Dark and Stormy Night.Net
Blog Site of Author Walt Nickell

WRENCHING OPEN THE TOMB

April 12, 2008 02:00 by waltnickell

“With a little love and some tenderness,
We’ll walk upon the water;
We’ll rise above this mess.
With a little peace and some harmony,
We’ll take the world together;
We’ll take ’em by the hand.
‘Cause, I’ve got a hand for you.”
   
Hold My Hand, Hootie and the Blowfish

Hello, my name is Walt and I have . . . ?

Damnit.  There’s no word for it.

No word for “Fear of Writing a Novel.”

But, let me tell you, I’m loaded with it.  Loaded with that Fear. 

 You see, because my darling wife has more faith in my writing abilities than I have in them myself, I’ve always had my own space in which to write. 

When we were first married and living in a house with no stove, no bed, no couch, and not even any functioning plumbing, she made sure that I had my own area in which to write my stories.  When we moved to a nicer, but somewhat smaller place, she crammed her stuff into amazingly small spaces so that I would always have a typewriter available when I wanted to write.  And then, when we moved to our current home, she immediately designated one of the bedrooms as my study, my own area in which to write. 

She made that part easy.

I keep making all of the other parts hard.

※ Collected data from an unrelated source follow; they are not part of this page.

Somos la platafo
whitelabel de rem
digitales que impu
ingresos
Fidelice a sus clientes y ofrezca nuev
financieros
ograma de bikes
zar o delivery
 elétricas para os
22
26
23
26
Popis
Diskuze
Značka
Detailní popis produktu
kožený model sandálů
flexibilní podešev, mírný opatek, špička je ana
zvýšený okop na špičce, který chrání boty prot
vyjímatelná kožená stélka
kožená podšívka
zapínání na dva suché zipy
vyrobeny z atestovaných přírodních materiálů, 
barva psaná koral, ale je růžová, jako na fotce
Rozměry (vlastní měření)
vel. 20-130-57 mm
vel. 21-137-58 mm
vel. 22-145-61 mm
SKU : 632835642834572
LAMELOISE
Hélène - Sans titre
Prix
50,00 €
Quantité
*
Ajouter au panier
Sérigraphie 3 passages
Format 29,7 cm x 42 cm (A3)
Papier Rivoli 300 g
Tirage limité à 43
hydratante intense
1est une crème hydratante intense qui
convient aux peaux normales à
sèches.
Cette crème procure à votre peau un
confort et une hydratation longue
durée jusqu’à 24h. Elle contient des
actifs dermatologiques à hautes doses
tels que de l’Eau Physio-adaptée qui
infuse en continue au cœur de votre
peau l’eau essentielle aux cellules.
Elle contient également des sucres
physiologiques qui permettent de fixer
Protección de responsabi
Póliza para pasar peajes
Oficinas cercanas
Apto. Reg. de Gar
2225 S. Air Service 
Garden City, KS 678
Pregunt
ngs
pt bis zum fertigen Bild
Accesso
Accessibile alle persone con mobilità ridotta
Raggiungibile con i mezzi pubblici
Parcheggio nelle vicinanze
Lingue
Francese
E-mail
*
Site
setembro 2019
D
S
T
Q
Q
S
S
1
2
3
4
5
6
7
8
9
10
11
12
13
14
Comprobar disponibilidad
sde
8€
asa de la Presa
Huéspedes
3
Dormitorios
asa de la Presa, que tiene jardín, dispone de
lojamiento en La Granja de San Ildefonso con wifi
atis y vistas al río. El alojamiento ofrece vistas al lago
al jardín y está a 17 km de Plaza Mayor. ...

Eight months ago, I turned off my writing computer, stood up from my writing chair, and walked out of my writing study.  I shut the door behind me and said to myself: 

“The next time I sit down in there, I’m going to have my head right.  I’m going to start a new novel and I’m actually going to write it.”

Today, I decided it was time.  No, that’s not right.  It’s past time. 

I cracked open the door to my study with butterflies in my stomach and a thin, sickly sheen of sweat on my brow.  The room was not as I had left it.  The holidays had come and gone and at some point, somebody had decided that the normal accumulated junk mail and magazines should be stored in my study.  And who could blame them?  It was just wasted space.  I certainly wasn’t using it productively.  Hell, I wasn’t using it at all.

That’s not to say I haven’t done any writing in the past several months, because I have.  I build and service computers for a living, so access to another word processor wasn’t a problem.  I’ve written articles, eulogies, short stories, letters, charity flyers, obituaries, sports reports, and a variety of other things. 

But novel-related writing?   Oh, no.  I hadn’t done any of that. 

In fact, any time I’d think of an idea that might possibly, conceivably, by-some-remote-chance morph into a novel, my throat would go dry and my chest would tighten.  I would go into some irrational self-defense mode and mentally I would close the door on that idea.  I could literally see a door slam shut in my mind’s-eye and then the darkness set in.

I turned my back on those ideas, killing them one by one, because of my fear. 

Fear of Writing a Novel. 

Fear of Failing.

Fear of Succeeding. 

It’s heartbreaking.  It’s absolutely ridiculous.  And it’s very real.

Today, I decided to make a change.  I decided to try to use my fear to propel myself forward, instead of letting it hold me back. 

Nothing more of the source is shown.